Class.__class__ magic trick help

Ian Kelly ian.g.kelly at gmail.com
Mon Aug 20 14:39:38 EDT 2012


On Mon, Aug 20, 2012 at 12:01 PM, Massimo Di Pierro
<massimo.dipierro at gmail.com> wrote:
> I discovered I can do this:
>
>     class A(object): pass
>     class B(object):
>         __class__ = A # <<<< magic
>
>     b = B()
>     isinstance(b,A) # returns True (as if B derived from A)
>     isinstance(b,B) # also returns True
>
> I have some reasons I may want to do this (I an object with same
> methods as a dict but it is not derived from dict and I want
> isinstance(x,dict)==True to use it in place of dict in some other
> code).
>
> What are the problems with the magic trick above? Why does it work?

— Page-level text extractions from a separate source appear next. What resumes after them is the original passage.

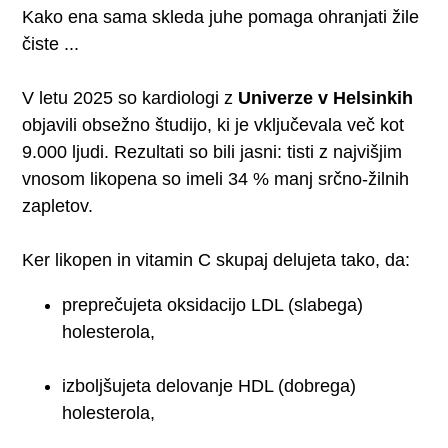
Kako ena sama skleda juhe pomaga ohranjati žile
čiste ...
V letu 2025 so kardiologi z
Univerze v Helsinkih
objavili obsežno študijo, ki je vključevala več kot
9.000 ljudi. Rezultati so bili jasni: tisti z najvišjim
vnosom likopena so imeli 34 % manj srčno-žilnih
zapletov.
Ker likopen in vitamin C skupaj delujeta tako, da:
preprečujeta oksidacijo LDL (slabega)
holesterola,
izboljšujeta delovanje HDL (dobrega)
holesterola,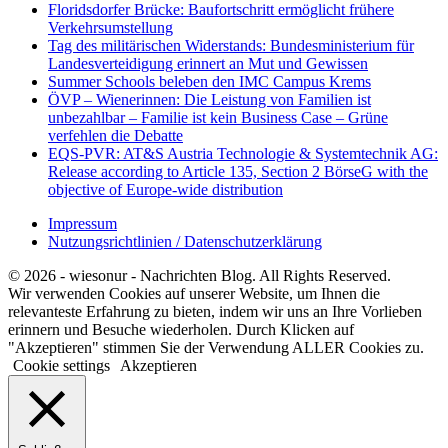
Floridsdorfer Brücke: Baufortschritt ermöglicht frühere
Verkehrsumstellung
Tag des militärischen Widerstands: Bundesministerium für
Landesverteidigung erinnert an Mut und Gewissen
Summer Schools beleben den IMC Campus Krems
ÖVP – Wienerinnen: Die Leistung von Familien ist
unbezahlbar – Familie ist kein Business Case – Grüne
verfehlen die Debatte
EQS-PVR: AT&S Austria Technologie & Systemtechnik AG:
Release according to Article 135, Section 2 BörseG with the
objective of Europe-wide distribution
Impressum
Nutzungsrichtlinien / Datenschutzerklärung
© 2026 - wiesonur - Nachrichten Blog. All Rights Reserved.
Wir verwenden Cookies auf unserer Website, um Ihnen die
relevanteste Erfahrung zu bieten, indem wir uns an Ihre Vorlieben
erinnern und Besuche wiederholen. Durch Klicken auf
"Akzeptieren" stimmen Sie der Verwendung ALLER Cookies zu.
Cookie settings
Akzeptieren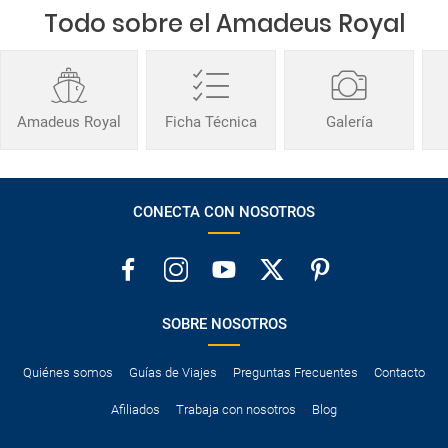
Todo sobre el Amadeus Royal
Amadeus Royal
Ficha Técnica
Galería
CONECTA CON NOSOTROS
SOBRE NOSOTROS
Quiénes somos
Guías de Viajes
Preguntas Frecuentes
Contacto
Afiliados
Trabaja con nosotros
Blog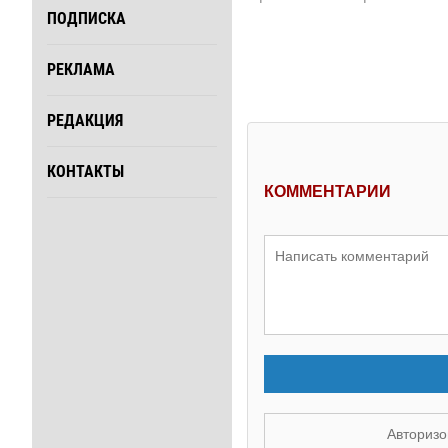
ПОДПИСКА
РЕКЛАМА
РЕДАКЦИЯ
КОНТАКТЫ
КОММЕНТАРИИ
Авторизо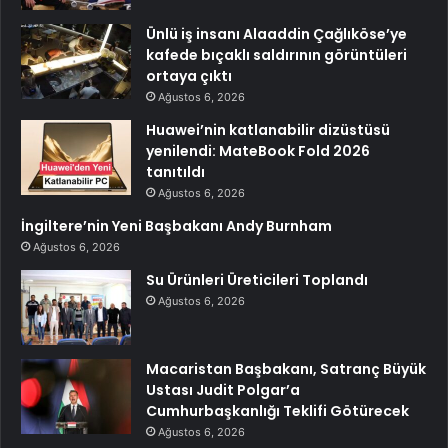
Ünlü iş insanı Alaaddin Çağlıköse’ye
kafede bıçaklı saldırının görüntüleri
ortaya çıktı
Ağustos 6, 2026
Huawei’nin katlanabilir dizüstüsü
yenilendi: MateBook Fold 2026
tanıtıldı
Ağustos 6, 2026
İngiltere’nin Yeni Başbakanı Andy Burnham
Ağustos 6, 2026
Su Ürünleri Üreticileri Toplandı
Ağustos 6, 2026
Macaristan Başbakanı, Satranç Büyük
Ustası Judit Polgar’a
Cumhurbaşkanlığı Teklifi Götürecek
Ağustos 6, 2026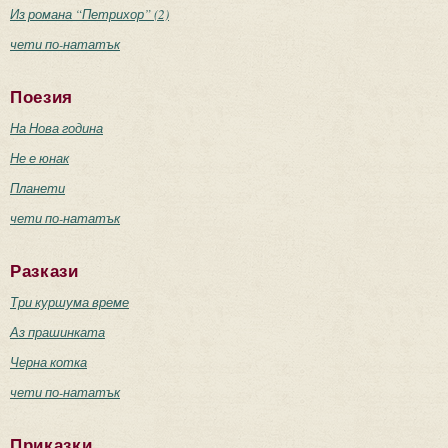
Из романа “Петрихор” (2)
чети по-нататък
Поезия
На Нова година
Не е юнак
Планети
чети по-нататък
Разкази
Три куршума време
Аз прашинката
Черна котка
чети по-нататък
Приказки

Normally with __class__ assignment, you would assign to the __class__
attribute of the *instance*, not the class declaration.  This actually
changes the class of the object, and so isinstance(b, B) would no
longer return True.

I've never heard of assigning it in the class declaration, and as far
as I know, this behavior isn't documented anywhere.  I expect that
what's happening here is that Python is not actually updating the
class of the instance, but that A is merely assigned to the
"__class__" attribute in the class dict, and that isinstance is
somehow (perhaps accidentally) finding this.  So I think this is
probably a bug, and I would not rely on it to work correctly in all
cases.

In any event, the use case that you're looking for is usually
accomplished using abstract base classes.  Instead of "isinstance(x,
dict)", you should use "isinstance(x, collections.MutableMapping)",
and then inherit your class from or register it with the
MutableMapping ABC.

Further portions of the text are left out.